- What needs to be done
Filter the entries, keeping every line with the word "Regiment".

- Excerpted records
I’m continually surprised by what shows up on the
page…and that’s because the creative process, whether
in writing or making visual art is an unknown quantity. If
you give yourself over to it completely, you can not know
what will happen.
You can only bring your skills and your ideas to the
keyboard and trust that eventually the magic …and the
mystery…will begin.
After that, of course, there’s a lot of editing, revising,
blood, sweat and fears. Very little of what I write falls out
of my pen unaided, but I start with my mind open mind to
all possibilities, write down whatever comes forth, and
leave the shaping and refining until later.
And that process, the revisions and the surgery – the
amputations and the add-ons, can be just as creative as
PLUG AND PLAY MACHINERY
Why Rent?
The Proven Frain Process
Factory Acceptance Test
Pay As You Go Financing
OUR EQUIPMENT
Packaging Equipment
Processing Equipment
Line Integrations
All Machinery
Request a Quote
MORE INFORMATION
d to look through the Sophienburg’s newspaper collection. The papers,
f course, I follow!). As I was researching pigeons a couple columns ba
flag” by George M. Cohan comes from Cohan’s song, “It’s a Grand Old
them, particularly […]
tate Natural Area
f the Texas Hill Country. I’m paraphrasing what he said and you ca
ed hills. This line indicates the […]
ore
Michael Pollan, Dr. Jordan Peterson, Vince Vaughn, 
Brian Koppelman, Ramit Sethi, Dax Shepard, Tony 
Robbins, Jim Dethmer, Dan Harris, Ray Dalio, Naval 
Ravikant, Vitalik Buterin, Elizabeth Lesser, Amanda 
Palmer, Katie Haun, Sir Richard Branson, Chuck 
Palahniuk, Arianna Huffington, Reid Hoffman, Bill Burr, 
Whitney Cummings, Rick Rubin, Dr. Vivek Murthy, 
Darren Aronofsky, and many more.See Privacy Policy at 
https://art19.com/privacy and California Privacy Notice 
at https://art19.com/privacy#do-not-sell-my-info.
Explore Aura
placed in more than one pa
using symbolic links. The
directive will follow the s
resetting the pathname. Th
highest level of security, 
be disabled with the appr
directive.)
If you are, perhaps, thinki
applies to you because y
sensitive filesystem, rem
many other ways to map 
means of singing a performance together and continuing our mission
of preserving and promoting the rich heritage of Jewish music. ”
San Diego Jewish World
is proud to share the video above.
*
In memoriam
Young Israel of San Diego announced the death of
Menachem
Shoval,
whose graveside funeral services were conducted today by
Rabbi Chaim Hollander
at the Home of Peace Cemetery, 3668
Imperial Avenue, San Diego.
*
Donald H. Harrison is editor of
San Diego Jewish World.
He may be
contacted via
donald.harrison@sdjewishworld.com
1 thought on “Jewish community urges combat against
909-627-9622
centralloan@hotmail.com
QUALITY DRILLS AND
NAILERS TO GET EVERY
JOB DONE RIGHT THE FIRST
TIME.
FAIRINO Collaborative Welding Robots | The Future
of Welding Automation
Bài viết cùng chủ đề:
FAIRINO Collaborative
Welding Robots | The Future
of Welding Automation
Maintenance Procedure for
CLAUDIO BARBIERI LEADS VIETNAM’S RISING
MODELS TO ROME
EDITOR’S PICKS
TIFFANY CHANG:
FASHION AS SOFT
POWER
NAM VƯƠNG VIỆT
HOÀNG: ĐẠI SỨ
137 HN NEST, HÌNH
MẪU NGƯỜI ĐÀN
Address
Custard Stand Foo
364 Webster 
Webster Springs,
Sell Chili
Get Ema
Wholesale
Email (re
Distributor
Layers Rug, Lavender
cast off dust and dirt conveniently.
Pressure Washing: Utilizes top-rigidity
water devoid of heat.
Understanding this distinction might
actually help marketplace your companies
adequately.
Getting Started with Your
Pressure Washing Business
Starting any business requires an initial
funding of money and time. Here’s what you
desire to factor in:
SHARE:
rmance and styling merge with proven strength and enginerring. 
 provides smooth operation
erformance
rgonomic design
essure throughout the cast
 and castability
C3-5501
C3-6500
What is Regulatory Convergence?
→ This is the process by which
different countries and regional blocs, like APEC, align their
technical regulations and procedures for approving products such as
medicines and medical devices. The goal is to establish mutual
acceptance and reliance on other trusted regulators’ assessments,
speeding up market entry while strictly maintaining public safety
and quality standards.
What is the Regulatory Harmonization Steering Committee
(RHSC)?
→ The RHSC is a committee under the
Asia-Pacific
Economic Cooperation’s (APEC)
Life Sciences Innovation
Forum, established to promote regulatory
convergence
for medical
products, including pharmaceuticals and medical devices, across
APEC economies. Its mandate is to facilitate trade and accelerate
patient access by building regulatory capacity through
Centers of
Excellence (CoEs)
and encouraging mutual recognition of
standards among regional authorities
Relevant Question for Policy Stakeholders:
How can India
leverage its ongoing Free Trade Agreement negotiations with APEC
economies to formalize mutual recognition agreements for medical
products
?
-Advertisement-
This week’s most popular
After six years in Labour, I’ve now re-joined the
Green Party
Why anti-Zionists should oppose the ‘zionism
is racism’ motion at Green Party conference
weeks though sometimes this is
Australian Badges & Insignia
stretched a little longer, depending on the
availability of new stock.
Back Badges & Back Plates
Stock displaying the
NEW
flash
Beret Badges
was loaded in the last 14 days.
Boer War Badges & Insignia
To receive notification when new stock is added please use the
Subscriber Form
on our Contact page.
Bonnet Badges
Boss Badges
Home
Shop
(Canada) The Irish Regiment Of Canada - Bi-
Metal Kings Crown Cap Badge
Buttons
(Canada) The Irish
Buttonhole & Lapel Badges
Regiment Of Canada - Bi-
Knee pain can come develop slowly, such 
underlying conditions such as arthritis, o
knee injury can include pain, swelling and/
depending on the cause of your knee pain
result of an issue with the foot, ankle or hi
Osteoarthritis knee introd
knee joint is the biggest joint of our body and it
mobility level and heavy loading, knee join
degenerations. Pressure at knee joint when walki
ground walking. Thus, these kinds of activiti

- Result
(Canada) The Irish Regiment Of Canada - Bi-
Regiment Of Canada - Bi-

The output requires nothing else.